# [Exercise input]
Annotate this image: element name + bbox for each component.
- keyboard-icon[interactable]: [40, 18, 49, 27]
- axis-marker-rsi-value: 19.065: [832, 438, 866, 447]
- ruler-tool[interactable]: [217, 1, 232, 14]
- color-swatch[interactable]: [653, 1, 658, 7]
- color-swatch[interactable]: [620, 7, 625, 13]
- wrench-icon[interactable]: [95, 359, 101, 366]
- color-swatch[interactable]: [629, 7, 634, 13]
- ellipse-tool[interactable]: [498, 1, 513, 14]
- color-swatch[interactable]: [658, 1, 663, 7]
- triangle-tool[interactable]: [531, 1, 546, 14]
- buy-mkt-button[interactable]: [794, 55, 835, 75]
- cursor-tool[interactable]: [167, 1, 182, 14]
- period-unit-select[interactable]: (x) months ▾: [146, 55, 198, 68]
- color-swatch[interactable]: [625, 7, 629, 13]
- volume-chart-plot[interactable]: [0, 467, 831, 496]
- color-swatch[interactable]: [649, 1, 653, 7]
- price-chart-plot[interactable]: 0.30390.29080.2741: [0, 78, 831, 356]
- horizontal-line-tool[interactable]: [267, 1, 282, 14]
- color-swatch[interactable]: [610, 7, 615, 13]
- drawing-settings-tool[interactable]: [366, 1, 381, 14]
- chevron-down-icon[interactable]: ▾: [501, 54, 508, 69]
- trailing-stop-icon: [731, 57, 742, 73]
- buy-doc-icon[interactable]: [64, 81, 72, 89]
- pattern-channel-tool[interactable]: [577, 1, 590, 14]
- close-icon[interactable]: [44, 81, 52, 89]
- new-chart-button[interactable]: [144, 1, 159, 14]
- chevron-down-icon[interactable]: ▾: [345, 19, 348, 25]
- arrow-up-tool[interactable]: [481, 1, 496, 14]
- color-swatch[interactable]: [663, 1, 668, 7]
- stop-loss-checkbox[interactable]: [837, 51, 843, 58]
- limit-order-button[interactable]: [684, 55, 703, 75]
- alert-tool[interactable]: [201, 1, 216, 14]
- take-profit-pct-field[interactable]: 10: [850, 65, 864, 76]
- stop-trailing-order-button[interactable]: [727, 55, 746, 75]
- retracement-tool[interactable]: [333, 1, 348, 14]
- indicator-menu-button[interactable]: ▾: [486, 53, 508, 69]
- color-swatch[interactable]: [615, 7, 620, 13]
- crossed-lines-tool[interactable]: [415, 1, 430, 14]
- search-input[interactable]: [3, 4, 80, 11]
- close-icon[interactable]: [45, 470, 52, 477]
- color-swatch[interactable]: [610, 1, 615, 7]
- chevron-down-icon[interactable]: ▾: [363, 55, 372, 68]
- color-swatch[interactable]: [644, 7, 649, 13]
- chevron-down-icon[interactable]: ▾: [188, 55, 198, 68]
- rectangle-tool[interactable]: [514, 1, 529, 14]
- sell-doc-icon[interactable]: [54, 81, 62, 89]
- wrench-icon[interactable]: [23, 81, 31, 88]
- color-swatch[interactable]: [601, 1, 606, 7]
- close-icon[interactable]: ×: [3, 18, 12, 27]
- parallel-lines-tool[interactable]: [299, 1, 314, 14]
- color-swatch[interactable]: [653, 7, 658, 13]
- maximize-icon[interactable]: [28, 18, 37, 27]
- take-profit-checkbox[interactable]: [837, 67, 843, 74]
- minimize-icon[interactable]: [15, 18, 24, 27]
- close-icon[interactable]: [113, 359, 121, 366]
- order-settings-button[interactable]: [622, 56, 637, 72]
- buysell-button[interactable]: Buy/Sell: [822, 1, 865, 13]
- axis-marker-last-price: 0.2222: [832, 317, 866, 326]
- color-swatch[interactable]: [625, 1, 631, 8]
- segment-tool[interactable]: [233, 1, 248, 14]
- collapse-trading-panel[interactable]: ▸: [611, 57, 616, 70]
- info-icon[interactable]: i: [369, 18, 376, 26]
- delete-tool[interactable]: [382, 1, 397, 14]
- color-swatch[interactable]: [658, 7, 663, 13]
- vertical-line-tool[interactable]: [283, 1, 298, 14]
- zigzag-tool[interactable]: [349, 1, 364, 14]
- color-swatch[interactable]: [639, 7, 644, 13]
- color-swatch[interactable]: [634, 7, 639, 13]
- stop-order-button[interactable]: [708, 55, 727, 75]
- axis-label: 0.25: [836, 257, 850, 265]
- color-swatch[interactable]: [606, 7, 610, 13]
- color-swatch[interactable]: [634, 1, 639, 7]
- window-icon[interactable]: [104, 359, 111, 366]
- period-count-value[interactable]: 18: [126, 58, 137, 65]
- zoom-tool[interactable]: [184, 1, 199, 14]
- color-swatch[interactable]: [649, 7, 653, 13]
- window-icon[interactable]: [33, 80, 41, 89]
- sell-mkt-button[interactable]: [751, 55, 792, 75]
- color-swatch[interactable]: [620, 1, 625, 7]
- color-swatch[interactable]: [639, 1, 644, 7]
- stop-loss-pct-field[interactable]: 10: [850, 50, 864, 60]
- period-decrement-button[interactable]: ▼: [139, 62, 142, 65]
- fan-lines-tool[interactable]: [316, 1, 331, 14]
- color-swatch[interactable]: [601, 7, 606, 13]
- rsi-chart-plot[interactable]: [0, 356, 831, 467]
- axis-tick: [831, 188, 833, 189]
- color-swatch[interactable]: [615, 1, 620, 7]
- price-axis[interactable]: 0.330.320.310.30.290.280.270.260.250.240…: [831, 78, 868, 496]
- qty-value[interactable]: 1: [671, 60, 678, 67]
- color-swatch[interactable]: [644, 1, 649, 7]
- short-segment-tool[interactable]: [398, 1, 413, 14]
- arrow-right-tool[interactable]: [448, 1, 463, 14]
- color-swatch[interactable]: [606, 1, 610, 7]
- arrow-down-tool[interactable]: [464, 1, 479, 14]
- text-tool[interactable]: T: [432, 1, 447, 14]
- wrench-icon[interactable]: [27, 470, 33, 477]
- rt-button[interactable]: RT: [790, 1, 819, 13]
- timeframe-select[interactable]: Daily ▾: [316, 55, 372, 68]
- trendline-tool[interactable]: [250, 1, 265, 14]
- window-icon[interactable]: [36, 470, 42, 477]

# [What is being asked]
Transcribe each line of the listing above precisely as it appears.

# [Output of the task]
Annotate this image: element name + bbox for each component.
- keyboard-icon[interactable]: [40, 18, 49, 27]
- axis-marker-rsi-value: 19.065: [832, 438, 866, 447]
- ruler-tool[interactable]: [217, 1, 232, 14]
- color-swatch[interactable]: [653, 1, 658, 7]
- color-swatch[interactable]: [620, 7, 625, 13]
- wrench-icon[interactable]: [95, 359, 101, 366]
- color-swatch[interactable]: [629, 7, 634, 13]
- ellipse-tool[interactable]: [498, 1, 513, 14]
- color-swatch[interactable]: [658, 1, 663, 7]
- triangle-tool[interactable]: [531, 1, 546, 14]
- buy-mkt-button[interactable]: [794, 55, 835, 75]
- cursor-tool[interactable]: [167, 1, 182, 14]
- period-unit-select[interactable]: (x) months ▾: [146, 55, 198, 68]
- color-swatch[interactable]: [625, 7, 629, 13]
- volume-chart-plot[interactable]: [0, 467, 831, 496]
- color-swatch[interactable]: [649, 1, 653, 7]
- price-chart-plot[interactable]: 0.30390.29080.2741: [0, 78, 831, 356]
- horizontal-line-tool[interactable]: [267, 1, 282, 14]
- color-swatch[interactable]: [610, 7, 615, 13]
- drawing-settings-tool[interactable]: [366, 1, 381, 14]
- chevron-down-icon[interactable]: ▾: [501, 54, 508, 69]
- trailing-stop-icon: [731, 57, 742, 73]
- buy-doc-icon[interactable]: [64, 81, 72, 89]
- pattern-channel-tool[interactable]: [577, 1, 590, 14]
- close-icon[interactable]: [44, 81, 52, 89]
- new-chart-button[interactable]: [144, 1, 159, 14]
- chevron-down-icon[interactable]: ▾: [345, 19, 348, 25]
- arrow-up-tool[interactable]: [481, 1, 496, 14]
- color-swatch[interactable]: [663, 1, 668, 7]
- stop-loss-checkbox[interactable]: [837, 51, 843, 58]
- limit-order-button[interactable]: [684, 55, 703, 75]
- alert-tool[interactable]: [201, 1, 216, 14]
- take-profit-pct-field[interactable]: 10: [850, 65, 864, 76]
- stop-trailing-order-button[interactable]: [727, 55, 746, 75]
- retracement-tool[interactable]: [333, 1, 348, 14]
- indicator-menu-button[interactable]: ▾: [486, 53, 508, 69]
- color-swatch[interactable]: [615, 7, 620, 13]
- crossed-lines-tool[interactable]: [415, 1, 430, 14]
- search-input[interactable]: [3, 4, 80, 11]
- close-icon[interactable]: [45, 470, 52, 477]
- color-swatch[interactable]: [610, 1, 615, 7]
- chevron-down-icon[interactable]: ▾: [363, 55, 372, 68]
- color-swatch[interactable]: [644, 7, 649, 13]
- chevron-down-icon[interactable]: ▾: [188, 55, 198, 68]
- rectangle-tool[interactable]: [514, 1, 529, 14]
- sell-doc-icon[interactable]: [54, 81, 62, 89]
- wrench-icon[interactable]: [23, 81, 31, 88]
- color-swatch[interactable]: [601, 1, 606, 7]
- close-icon[interactable]: ×: [3, 18, 12, 27]
- parallel-lines-tool[interactable]: [299, 1, 314, 14]
- color-swatch[interactable]: [653, 7, 658, 13]
- maximize-icon[interactable]: [28, 18, 37, 27]
- take-profit-checkbox[interactable]: [837, 67, 843, 74]
- minimize-icon[interactable]: [15, 18, 24, 27]
- close-icon[interactable]: [113, 359, 121, 366]
- order-settings-button[interactable]: [622, 56, 637, 72]
- buysell-button[interactable]: Buy/Sell: [822, 1, 865, 13]
- axis-marker-last-price: 0.2222: [832, 317, 866, 326]
- color-swatch[interactable]: [625, 1, 631, 8]
- segment-tool[interactable]: [233, 1, 248, 14]
- collapse-trading-panel[interactable]: ▸: [611, 57, 616, 70]
- info-icon[interactable]: i: [369, 18, 376, 26]
- delete-tool[interactable]: [382, 1, 397, 14]
- color-swatch[interactable]: [658, 7, 663, 13]
- vertical-line-tool[interactable]: [283, 1, 298, 14]
- zigzag-tool[interactable]: [349, 1, 364, 14]
- color-swatch[interactable]: [639, 7, 644, 13]
- color-swatch[interactable]: [634, 7, 639, 13]
- stop-order-button[interactable]: [708, 55, 727, 75]
- axis-label: 0.25: [836, 257, 850, 265]
- color-swatch[interactable]: [606, 7, 610, 13]
- color-swatch[interactable]: [634, 1, 639, 7]
- window-icon[interactable]: [104, 359, 111, 366]
- period-count-value[interactable]: 18: [126, 58, 137, 65]
- zoom-tool[interactable]: [184, 1, 199, 14]
- color-swatch[interactable]: [649, 7, 653, 13]
- window-icon[interactable]: [33, 80, 41, 89]
- sell-mkt-button[interactable]: [751, 55, 792, 75]
- color-swatch[interactable]: [620, 1, 625, 7]
- color-swatch[interactable]: [639, 1, 644, 7]
- stop-loss-pct-field[interactable]: 10: [850, 50, 864, 60]
- period-decrement-button[interactable]: ▼: [139, 62, 142, 65]
- fan-lines-tool[interactable]: [316, 1, 331, 14]
- color-swatch[interactable]: [601, 7, 606, 13]
- rsi-chart-plot[interactable]: [0, 356, 831, 467]
- axis-tick: [831, 188, 833, 189]
- color-swatch[interactable]: [615, 1, 620, 7]
- price-axis[interactable]: 0.330.320.310.30.290.280.270.260.250.240…: [831, 78, 868, 496]
- qty-value[interactable]: 1: [671, 60, 678, 67]
- color-swatch[interactable]: [644, 1, 649, 7]
- short-segment-tool[interactable]: [398, 1, 413, 14]
- arrow-right-tool[interactable]: [448, 1, 463, 14]
- color-swatch[interactable]: [606, 1, 610, 7]
- arrow-down-tool[interactable]: [464, 1, 479, 14]
- text-tool[interactable]: T: [432, 1, 447, 14]
- wrench-icon[interactable]: [27, 470, 33, 477]
- rt-button[interactable]: RT: [790, 1, 819, 13]
- timeframe-select[interactable]: Daily ▾: [316, 55, 372, 68]
- trendline-tool[interactable]: [250, 1, 265, 14]
- window-icon[interactable]: [36, 470, 42, 477]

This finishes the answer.